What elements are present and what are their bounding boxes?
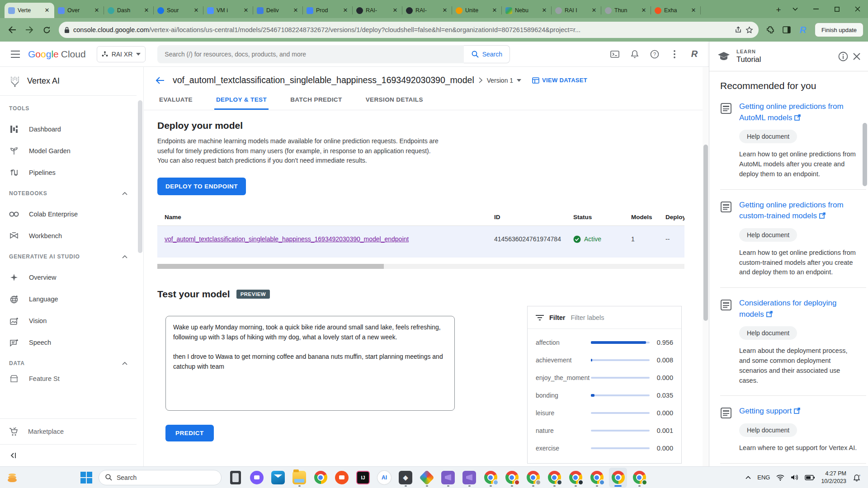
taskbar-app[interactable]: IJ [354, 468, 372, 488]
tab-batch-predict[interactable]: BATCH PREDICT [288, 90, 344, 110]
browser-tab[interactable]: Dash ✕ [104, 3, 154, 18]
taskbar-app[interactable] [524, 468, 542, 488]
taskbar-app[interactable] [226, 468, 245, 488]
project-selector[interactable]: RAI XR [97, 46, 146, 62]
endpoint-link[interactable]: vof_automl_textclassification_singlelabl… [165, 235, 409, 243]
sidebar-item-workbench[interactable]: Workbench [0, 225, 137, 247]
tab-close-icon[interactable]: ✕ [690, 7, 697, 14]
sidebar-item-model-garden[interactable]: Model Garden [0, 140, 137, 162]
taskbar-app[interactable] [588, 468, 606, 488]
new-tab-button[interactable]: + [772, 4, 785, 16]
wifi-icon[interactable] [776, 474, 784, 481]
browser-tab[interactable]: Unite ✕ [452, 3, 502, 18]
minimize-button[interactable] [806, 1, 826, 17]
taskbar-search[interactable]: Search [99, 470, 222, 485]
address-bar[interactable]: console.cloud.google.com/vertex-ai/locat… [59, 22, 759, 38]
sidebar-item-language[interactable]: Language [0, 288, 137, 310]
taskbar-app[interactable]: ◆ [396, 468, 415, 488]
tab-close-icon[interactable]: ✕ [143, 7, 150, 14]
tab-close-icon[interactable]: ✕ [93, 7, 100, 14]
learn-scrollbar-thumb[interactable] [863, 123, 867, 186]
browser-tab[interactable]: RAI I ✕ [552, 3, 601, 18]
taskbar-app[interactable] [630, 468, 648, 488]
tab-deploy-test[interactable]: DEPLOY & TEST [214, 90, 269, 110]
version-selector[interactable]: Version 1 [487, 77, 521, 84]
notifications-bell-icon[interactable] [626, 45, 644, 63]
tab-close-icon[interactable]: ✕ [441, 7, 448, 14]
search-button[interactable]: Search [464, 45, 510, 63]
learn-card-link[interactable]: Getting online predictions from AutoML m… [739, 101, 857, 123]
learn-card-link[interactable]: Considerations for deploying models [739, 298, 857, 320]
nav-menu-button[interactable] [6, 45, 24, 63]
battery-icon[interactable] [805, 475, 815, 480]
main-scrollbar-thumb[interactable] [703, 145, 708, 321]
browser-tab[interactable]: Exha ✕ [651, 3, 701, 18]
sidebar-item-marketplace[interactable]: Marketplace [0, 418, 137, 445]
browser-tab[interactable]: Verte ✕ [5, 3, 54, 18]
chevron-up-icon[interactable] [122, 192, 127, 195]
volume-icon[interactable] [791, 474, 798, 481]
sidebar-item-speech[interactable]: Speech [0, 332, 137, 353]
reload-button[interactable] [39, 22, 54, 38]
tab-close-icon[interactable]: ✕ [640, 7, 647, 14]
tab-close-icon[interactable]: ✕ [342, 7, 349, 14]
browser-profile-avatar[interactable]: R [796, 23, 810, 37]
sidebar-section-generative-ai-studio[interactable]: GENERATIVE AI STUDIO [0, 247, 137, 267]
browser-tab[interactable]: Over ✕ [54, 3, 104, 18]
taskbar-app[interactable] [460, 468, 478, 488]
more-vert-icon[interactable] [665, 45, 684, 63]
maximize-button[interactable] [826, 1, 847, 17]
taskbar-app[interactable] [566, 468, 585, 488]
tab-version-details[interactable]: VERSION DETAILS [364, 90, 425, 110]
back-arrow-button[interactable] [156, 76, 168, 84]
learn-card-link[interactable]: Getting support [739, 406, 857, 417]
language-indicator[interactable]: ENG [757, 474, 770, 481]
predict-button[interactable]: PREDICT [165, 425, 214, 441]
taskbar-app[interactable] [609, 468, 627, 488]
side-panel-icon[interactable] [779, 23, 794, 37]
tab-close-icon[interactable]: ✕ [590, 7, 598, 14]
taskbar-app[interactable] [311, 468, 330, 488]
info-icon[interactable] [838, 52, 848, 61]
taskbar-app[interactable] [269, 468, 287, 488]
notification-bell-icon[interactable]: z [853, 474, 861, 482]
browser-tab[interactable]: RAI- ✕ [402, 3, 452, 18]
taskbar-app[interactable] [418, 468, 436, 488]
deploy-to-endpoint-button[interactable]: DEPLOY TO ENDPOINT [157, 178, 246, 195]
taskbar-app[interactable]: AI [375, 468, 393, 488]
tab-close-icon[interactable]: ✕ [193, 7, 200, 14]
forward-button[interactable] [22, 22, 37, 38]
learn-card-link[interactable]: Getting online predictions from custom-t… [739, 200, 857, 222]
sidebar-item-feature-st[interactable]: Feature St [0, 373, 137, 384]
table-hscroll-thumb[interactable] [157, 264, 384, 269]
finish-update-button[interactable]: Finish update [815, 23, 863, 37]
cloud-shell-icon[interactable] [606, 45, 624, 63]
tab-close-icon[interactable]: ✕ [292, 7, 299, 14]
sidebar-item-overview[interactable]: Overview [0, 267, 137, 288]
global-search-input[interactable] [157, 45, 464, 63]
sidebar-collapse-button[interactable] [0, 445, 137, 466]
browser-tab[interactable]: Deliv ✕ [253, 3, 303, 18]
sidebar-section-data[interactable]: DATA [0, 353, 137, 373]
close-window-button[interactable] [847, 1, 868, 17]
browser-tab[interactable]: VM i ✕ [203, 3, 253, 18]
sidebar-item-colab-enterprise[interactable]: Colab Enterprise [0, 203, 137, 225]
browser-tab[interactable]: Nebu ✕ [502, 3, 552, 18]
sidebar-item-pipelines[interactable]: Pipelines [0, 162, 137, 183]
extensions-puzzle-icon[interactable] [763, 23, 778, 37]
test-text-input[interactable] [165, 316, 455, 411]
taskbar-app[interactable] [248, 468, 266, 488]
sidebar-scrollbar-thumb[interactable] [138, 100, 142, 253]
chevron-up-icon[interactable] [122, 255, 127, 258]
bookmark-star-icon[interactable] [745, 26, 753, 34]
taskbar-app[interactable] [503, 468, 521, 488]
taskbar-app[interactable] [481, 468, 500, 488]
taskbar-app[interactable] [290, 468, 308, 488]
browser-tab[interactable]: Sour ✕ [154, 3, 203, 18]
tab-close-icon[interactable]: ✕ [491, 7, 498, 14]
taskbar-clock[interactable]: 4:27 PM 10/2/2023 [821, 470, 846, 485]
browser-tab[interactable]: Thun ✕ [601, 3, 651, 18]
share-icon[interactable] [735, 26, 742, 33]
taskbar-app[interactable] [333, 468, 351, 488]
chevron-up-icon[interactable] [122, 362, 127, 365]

────────────────────────────────────────

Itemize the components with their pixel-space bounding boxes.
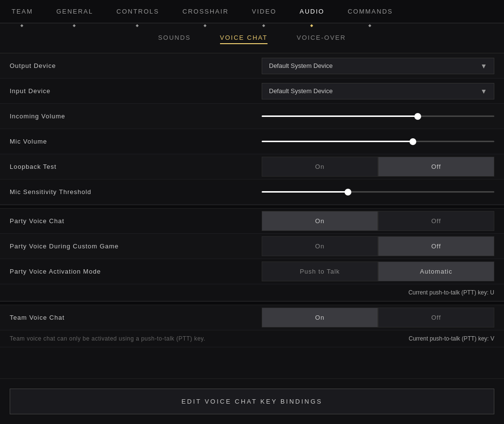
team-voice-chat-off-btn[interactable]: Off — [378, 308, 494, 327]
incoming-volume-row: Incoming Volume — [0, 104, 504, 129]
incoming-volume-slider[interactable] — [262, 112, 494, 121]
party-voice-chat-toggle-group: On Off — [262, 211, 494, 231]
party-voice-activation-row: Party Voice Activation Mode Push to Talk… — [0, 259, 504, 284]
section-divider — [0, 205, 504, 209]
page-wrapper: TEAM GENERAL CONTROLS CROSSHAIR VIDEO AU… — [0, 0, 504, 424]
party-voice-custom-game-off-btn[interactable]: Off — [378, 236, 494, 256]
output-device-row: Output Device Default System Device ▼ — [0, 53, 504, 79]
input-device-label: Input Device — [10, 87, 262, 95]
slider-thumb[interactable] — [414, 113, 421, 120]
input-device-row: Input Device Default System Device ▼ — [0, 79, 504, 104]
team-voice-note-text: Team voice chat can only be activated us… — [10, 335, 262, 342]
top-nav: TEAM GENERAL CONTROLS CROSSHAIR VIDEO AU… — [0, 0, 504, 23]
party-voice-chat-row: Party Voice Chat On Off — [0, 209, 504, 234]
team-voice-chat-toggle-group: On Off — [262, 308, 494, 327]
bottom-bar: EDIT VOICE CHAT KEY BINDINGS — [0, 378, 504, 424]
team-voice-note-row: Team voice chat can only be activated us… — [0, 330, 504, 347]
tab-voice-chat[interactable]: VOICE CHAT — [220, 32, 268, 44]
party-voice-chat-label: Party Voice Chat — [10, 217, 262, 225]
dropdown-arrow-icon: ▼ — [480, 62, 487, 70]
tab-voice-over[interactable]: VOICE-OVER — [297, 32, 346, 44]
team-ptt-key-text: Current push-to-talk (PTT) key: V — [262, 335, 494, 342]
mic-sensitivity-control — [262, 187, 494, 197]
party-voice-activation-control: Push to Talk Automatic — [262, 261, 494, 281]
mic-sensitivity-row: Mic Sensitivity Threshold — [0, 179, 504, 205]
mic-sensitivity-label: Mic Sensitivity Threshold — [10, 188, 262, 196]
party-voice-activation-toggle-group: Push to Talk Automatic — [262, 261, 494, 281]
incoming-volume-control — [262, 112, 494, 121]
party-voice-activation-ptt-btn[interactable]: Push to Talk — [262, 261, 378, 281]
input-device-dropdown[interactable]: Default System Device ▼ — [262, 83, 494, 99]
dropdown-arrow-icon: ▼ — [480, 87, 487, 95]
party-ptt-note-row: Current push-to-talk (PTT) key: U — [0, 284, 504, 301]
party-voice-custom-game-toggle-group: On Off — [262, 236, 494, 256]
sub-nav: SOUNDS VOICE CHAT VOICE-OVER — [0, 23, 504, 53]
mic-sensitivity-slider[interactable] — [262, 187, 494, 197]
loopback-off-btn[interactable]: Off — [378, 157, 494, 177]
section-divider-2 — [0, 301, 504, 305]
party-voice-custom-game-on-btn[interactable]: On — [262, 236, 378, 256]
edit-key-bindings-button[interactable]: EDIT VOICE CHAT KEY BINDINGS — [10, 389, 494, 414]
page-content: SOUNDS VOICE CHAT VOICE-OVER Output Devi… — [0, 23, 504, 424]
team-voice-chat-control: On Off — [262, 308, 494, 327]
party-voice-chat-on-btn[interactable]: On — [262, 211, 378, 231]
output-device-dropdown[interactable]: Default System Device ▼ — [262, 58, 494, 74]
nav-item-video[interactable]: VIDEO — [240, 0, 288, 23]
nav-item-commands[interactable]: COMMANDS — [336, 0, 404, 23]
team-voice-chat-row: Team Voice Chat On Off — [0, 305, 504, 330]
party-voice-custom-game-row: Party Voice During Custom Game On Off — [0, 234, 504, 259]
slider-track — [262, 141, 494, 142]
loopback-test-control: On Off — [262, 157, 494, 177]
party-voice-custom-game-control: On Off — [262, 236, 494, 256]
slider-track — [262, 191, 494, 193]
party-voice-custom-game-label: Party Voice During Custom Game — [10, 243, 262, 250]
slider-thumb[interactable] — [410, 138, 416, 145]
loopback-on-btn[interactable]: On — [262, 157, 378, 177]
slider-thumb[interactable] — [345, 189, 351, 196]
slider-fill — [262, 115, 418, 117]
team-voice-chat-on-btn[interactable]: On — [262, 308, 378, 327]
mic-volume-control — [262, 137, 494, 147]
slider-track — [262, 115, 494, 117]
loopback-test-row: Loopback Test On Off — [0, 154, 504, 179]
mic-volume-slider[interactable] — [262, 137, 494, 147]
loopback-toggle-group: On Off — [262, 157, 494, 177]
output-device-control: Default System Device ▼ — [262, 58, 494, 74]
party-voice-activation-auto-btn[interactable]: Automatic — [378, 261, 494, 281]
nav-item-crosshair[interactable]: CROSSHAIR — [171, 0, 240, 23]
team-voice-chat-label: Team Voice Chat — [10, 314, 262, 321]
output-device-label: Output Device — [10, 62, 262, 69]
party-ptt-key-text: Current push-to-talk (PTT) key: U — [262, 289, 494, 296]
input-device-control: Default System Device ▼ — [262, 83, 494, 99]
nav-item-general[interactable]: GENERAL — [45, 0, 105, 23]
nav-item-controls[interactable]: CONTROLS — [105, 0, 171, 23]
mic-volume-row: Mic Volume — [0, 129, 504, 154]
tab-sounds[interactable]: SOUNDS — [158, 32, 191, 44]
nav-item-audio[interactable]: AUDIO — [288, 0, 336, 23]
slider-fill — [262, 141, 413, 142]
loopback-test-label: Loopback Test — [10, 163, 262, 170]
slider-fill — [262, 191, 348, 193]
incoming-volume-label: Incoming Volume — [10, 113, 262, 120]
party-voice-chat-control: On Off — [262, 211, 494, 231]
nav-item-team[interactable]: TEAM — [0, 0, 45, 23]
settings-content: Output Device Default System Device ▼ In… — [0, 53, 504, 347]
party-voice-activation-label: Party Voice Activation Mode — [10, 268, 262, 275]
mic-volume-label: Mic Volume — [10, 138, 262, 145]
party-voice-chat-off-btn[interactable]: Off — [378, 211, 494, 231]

────────────────────────────────────────

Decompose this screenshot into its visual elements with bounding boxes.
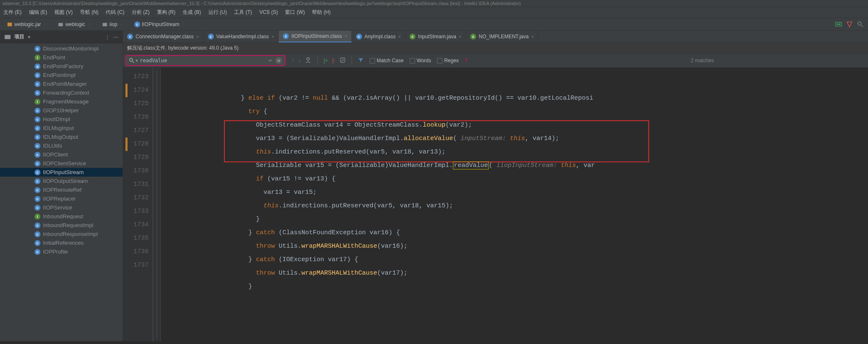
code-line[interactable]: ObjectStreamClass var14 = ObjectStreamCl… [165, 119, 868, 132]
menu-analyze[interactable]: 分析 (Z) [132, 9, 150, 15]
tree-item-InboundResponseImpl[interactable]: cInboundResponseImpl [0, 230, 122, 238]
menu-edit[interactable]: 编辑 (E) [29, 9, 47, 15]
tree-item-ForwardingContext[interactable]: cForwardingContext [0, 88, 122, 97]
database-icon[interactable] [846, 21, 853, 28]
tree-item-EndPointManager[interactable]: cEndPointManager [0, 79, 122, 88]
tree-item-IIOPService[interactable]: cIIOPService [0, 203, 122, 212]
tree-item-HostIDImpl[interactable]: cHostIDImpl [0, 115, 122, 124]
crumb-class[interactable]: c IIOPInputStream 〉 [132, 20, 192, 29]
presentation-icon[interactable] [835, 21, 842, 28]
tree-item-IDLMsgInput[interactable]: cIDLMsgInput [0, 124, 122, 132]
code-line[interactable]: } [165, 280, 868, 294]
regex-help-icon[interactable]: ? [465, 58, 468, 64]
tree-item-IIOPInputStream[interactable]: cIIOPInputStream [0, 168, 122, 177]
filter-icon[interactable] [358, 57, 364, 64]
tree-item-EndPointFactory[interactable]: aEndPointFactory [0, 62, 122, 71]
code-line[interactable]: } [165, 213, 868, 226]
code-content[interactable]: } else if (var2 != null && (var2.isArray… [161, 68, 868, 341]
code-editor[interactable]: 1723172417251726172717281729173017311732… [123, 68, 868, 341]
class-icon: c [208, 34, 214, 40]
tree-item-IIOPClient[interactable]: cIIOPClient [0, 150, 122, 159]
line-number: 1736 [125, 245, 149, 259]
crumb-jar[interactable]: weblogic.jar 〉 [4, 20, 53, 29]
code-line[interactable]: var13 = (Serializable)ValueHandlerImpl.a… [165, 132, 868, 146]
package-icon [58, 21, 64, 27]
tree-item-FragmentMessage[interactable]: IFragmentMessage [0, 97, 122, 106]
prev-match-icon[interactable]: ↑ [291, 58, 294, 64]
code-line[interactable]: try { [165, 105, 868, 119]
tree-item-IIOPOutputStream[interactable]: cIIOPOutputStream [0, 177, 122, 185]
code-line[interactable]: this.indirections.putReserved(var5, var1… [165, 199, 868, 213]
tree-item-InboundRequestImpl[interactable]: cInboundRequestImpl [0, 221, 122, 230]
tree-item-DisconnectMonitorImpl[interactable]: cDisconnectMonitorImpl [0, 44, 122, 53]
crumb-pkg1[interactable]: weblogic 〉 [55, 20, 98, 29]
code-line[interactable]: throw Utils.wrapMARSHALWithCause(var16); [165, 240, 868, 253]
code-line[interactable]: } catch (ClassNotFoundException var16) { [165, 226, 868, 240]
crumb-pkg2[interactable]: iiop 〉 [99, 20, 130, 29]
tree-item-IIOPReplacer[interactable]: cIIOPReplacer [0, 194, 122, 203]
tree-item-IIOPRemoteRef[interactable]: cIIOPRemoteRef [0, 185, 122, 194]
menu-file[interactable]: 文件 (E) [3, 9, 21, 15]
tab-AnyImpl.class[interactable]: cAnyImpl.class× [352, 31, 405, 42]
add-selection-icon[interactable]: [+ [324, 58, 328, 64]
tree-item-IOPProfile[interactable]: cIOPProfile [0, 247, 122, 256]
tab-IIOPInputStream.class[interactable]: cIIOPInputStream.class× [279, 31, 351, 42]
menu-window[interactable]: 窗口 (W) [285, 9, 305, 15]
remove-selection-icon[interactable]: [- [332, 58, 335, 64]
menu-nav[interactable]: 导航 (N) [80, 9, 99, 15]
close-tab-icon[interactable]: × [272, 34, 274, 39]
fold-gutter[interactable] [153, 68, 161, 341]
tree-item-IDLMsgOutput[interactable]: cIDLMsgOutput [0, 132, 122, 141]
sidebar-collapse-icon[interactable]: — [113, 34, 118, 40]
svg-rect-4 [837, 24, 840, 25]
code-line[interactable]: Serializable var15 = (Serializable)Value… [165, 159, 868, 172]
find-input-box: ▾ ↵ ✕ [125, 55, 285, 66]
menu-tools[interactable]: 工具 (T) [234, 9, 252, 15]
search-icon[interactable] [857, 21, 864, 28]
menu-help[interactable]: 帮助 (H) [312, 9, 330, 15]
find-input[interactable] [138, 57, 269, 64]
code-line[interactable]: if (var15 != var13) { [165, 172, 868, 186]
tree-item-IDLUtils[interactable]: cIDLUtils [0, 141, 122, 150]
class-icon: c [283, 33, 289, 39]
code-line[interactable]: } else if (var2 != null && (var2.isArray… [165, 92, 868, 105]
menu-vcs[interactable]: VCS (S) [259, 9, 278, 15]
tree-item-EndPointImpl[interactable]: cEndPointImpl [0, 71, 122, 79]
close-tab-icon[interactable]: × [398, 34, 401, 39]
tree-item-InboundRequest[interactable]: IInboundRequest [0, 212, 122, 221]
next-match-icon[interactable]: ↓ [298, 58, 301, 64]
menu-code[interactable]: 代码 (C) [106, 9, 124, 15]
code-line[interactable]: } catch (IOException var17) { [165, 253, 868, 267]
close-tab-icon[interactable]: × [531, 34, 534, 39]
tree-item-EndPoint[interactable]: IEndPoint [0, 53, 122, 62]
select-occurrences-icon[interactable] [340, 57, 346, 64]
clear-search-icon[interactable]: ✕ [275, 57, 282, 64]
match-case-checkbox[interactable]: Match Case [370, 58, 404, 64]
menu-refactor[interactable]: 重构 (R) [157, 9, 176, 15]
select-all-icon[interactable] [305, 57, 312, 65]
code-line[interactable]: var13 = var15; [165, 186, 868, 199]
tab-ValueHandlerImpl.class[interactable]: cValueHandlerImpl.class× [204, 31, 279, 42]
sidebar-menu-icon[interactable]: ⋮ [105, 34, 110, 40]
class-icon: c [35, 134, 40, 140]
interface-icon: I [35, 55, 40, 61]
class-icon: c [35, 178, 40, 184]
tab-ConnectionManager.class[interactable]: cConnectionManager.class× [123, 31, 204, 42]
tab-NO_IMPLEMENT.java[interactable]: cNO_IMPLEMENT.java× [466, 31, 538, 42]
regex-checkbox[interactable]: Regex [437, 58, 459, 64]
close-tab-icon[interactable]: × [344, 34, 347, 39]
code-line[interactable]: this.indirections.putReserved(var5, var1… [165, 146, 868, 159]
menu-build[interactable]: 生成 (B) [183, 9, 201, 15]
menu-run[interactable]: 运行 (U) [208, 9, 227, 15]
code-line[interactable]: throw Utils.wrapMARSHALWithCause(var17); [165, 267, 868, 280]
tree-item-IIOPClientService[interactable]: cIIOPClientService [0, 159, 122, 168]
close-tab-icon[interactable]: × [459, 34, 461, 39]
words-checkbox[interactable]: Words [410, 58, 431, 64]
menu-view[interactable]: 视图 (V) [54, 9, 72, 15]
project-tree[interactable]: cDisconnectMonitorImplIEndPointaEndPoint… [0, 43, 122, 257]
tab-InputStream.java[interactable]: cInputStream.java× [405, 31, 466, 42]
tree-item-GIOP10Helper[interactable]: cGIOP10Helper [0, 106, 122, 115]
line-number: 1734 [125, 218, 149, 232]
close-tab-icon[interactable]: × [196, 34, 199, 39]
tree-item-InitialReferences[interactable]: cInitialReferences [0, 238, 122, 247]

────────────────────────────────────────

YOUR TASK:
Gather, from the listing above, every line carrying the word "elements".

FINISHED EXERCISE:
What elements are present and what are their bounding boxes?
Decompose this screenshot into its visual elements with bounding boxes.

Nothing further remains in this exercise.